Les deux logiciels sont en réalité un assemblage de plusieurs modules développés à part les uns des autres, parfois pour des commandes précises de client, parfois rachetés à d’autres entreprises, reliés à grand-peine et intégrés au chausse-pied.

Les modules financiers sont les plus anciens[1], et vus leur complexité et leur importance[2], ils n’ont jamais été totalement réécrits.
Du point de vue de l’organisation des données, ils ont le mérite d’une architecture simple et compréhensible. À l’utilisation, ils me sont à peu près incompréhensibles (mais je ne suis ni comptable ni formé sur ces modules).

À l’inverse les modules de CRM[3], à la mode depuis quelques années, bénéficient de tous les derniers gadgets d’interface ad nauseam : arborescences, tableaux intégrés genre Excel et pléthore d’onglets, sous-onglets, sous-sous-onglets, fenêtres imbriquées, paramétrage plus-flexible-tu-meurs....
En général ces innovations sont contrebalancées par la perte des avantages de l’interface « ancien style » (facilité de recherche des champs techniques, copier-coller facile, double-clic dans SAP...) et un degré de complexité de plus dans la programmation[4].
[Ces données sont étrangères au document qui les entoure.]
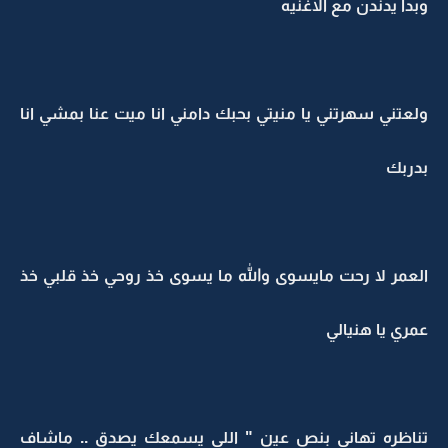
وبدا يدندن مع الاغنيه
ولعتني سهرتني يا منيتي بحبك دامني انا ميت عنا بمشي انا
بدربك
العمر لا رحت مايسوى والله ما يسوى خذ روحي خذ قلبي خذ
عمري يا هنيالي
تناظره تهاني بنص عين " اللي يسمعك يصدق .. ماشاف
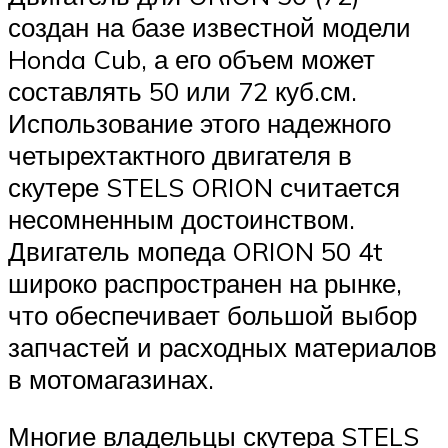
создан на базе известной модели
Honda Cub, а его объем может
составлять 50 или 72 куб.см.
Использование этого надежного
четырехтактного двигателя в
скутере STELS ORION считается
несомненным достоинством.
Двигатель мопеда ORION 50 4t
широко распространен на рынке,
что обеспечивает большой выбор
запчастей и расходных материалов
в мотомагазинах.
Многие владельцы скутера STELS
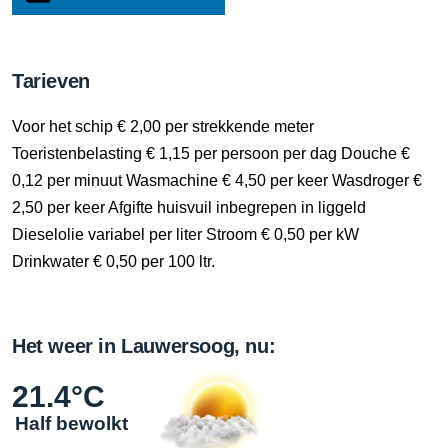
Tarieven
Voor het schip € 2,00 per strekkende meter
Toeristenbelasting € 1,15 per persoon per dag Douche €
0,12 per minuut Wasmachine € 4,50 per keer Wasdroger €
2,50 per keer Afgifte huisvuil inbegrepen in liggeld
Dieselolie variabel per liter Stroom € 0,50 per kW
Drinkwater € 0,50 per 100 ltr.
Het weer in Lauwersoog, nu:
21.4°C
Half bewolkt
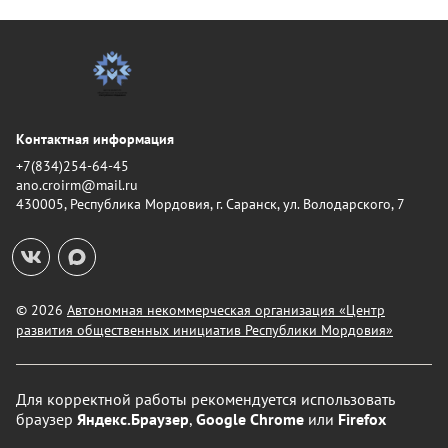
Контактная информация
+7(834)254-64-45
ano.croirm@mail.ru
430005, Республика Мордовия, г. Саранск, ул. Володарского, 7
© 2026
Автономная некоммерческая организация «Центр
развития общественных инициатив Республики Мордовия»
Для корректной работы рекомендуется использовать
браузер
Яндекс.Браузер
,
Google Chrome
или
Firefox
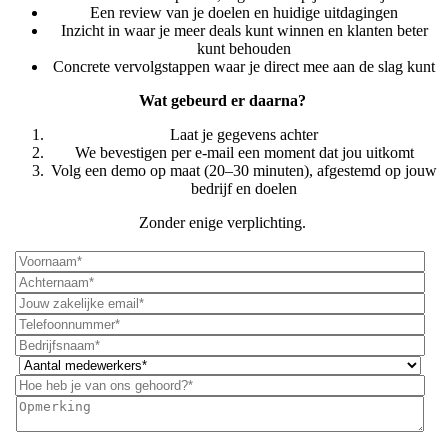
Een review van je doelen en huidige uitdagingen
Inzicht in waar je meer deals kunt winnen en klanten beter
kunt behouden
Concrete vervolgstappen waar je direct mee aan de slag kunt
Wat gebeurd er daarna?
Laat je gegevens achter
We bevestigen per e-mail een moment dat jou uitkomt
Volg een demo op maat (20–30 minuten), afgestemd op jouw
bedrijf en doelen
Zonder enige verplichting.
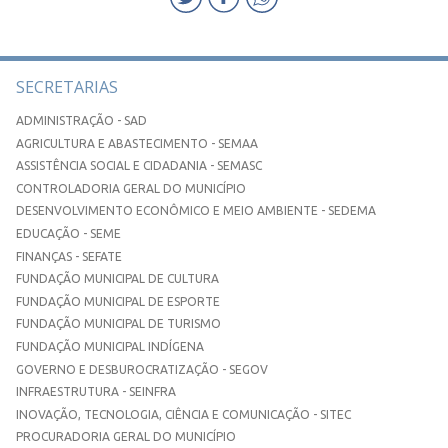
SECRETARIAS
ADMINISTRAÇÃO - SAD
AGRICULTURA E ABASTECIMENTO - SEMAA
ASSISTÊNCIA SOCIAL E CIDADANIA - SEMASC
CONTROLADORIA GERAL DO MUNICÍPIO
DESENVOLVIMENTO ECONÔMICO E MEIO AMBIENTE - SEDEMA
EDUCAÇÃO - SEME
FINANÇAS - SEFATE
FUNDAÇÃO MUNICIPAL DE CULTURA
FUNDAÇÃO MUNICIPAL DE ESPORTE
FUNDAÇÃO MUNICIPAL DE TURISMO
FUNDAÇÃO MUNICIPAL INDÍGENA
GOVERNO E DESBUROCRATIZAÇÃO - SEGOV
INFRAESTRUTURA - SEINFRA
INOVAÇÃO, TECNOLOGIA, CIÊNCIA E COMUNICAÇÃO - SITEC
PROCURADORIA GERAL DO MUNICÍPIO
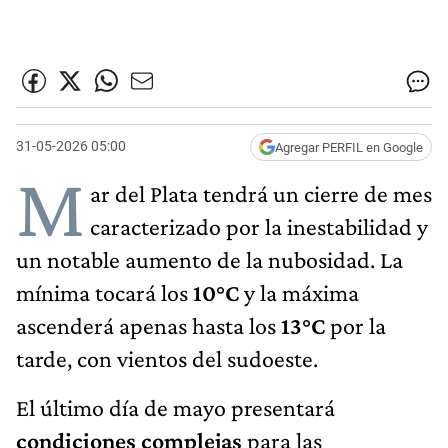
31-05-2026 05:00
Agregar PERFIL en Google
M
ar del Plata tendrá un cierre de mes
caracterizado por la inestabilidad y
un notable aumento de la nubosidad. La
mínima tocará los
10°C
y la máxima
ascenderá apenas hasta los
13°C
por la
tarde, con vientos del sudoeste.
El último día de mayo presentará
condiciones complejas
para las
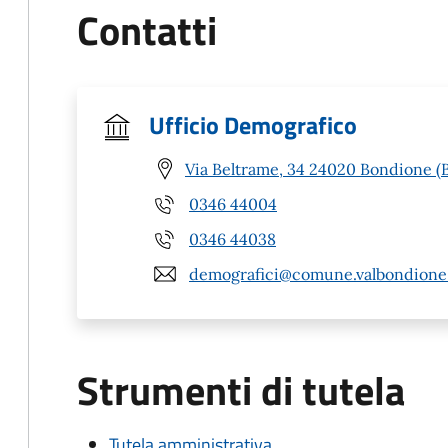
Contatti
Ufficio Demografico
Via Beltrame, 34 24020 Bondione (
0346 44004
0346 44038
demografici@comune.valbondione.
Strumenti di tutela
Tutela amministrativa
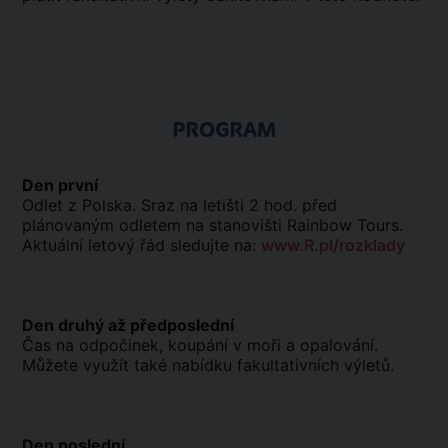
PROGRAM
Den první
Odlet z Polska. Sraz na letišti 2 hod. před
plánovaným odletem na stanovišti Rainbow Tours.
Aktuální letový řád sledujte na:
www.R.pl/rozklady
Den druhý až předposlední
Čas na odpočinek, koupání v moři a opalování.
Můžete využít také nabídku fakultativních výletů.
Den poslední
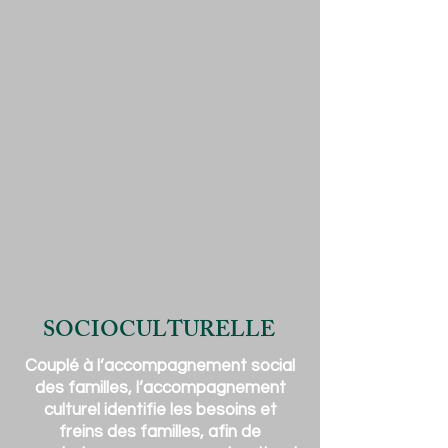
SOCIOCULTURELLE
Couplé à l’accompagnement social
des familles, l’accompagnement
culturel identifie les besoins et
freins des familles, afin de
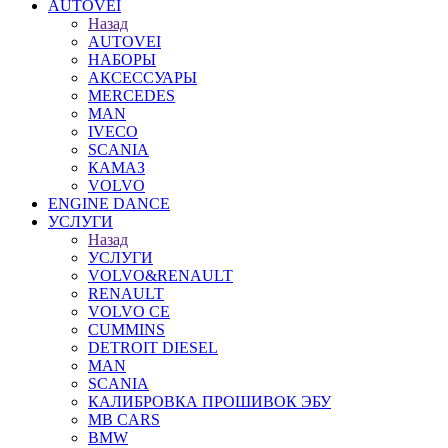
AUTOVEI
Назад
AUTOVEI
НАБОРЫ
АКСЕССУАРЫ
MERCEDES
MAN
IVECO
SCANIA
КАМАЗ
VOLVO
ENGINE DANCE
УСЛУГИ
Назад
УСЛУГИ
VOLVO&RENAULT
RENAULT
VOLVO CE
CUMMINS
DETROIT DIESEL
MAN
SCANIA
КАЛИБРОВКА ПРОШИВОК ЭБУ
MB CARS
BMW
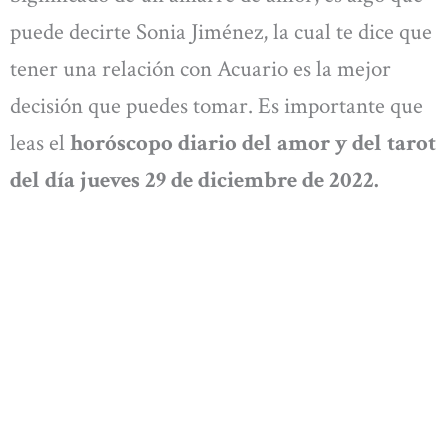
puede decirte Sonia Jiménez, la cual te dice que
tener una relación con Acuario es la mejor
decisión que puedes tomar. Es importante que
leas el
horóscopo diario del amor y del tarot
del día
jueves 29 de diciembre
de 2022.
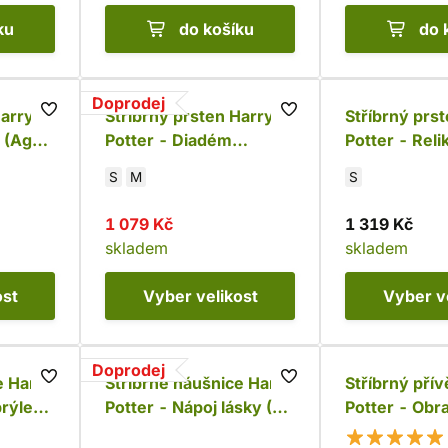
ku
do košíku
do 
Doprodej
Harry
Stříbrný prsten Harry
Stříbrný prs
a (Ag
Potter - Diadém
Potter - Reli
Roweny z Havraspáru
krystaly (Ag
S
M
S
(Ag 925)
1 079 Kč
1 319 Kč
skladem
skladem
ost
Vyber
velikost
Vyber
v
Doprodej
e Harry
Stříbrné náušnice Harry
Stříbrný pří
brýle
Potter - Nápoj lásky (Ag
Potter - Obr
925)
krystaly (Ag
Oracle ayant racheté plusieurs de ses challengers (l’ERP Peoplesoft, lui-même acquéreur auparavant de JDEdwards, ou le CRM Siebel), les incohérences de logique et d’interface ne sont pas terminées dans l’unification de tout ce beau monde (projet Fusion d’Oracle). Ce qui était au départ une base de données qui faisait tourner des programmes PL/SQL se dirige vers un mille-feuilles de PL/Java/XML/SOA/BPEL intégrant l’ancienne suite d’Oracle, celle de Peoplesoft, etc.
SAP pour sa part cherche plus à tout redévelopper lui-même, mais fait évoluer son produit radicalement. R/3 (l’ERP « classique ») a peu évolué pendant que la partie CRM évoluait à fond, la différence est flagrante.

Partie 1 : Des interfaces hideuses

Partie 2 : Deux gros patchworks

Partie 3 : Des interfaces très particulières

Partie 4 : Philosophies opposées

Partie 5 : Schémas de données

Notes

[1] Rappelez-vous : ce sont les comptables qui ont payé le développement de l’informatique (avec les militaires).

[2] Un bon consultant dirait « criticité ».

[3] Gestion de la Relation Client, en pseudo-français ; rappelons que cela couvre aussi bien la télé- que l’après-vente.

[4] Sous SAP : La programmation à l’ancienne genre ABAP/Cobol avait le mérite de la clarté besogneuse. Tenter d’y rajouter des notions de programmation objet relève du mariage contre-nature, et la difficulté tient autant à l’environnement de développement lourdingue qu’à l’évolution du langage. Sous Oracle, la transition me semble plus facile, peut-être parce qu’on reste finalement au sein de triggers, programmes, packages PL/SQL en rajoutant juste quelques types d’objets différents ; je n’ai pas touché au Java.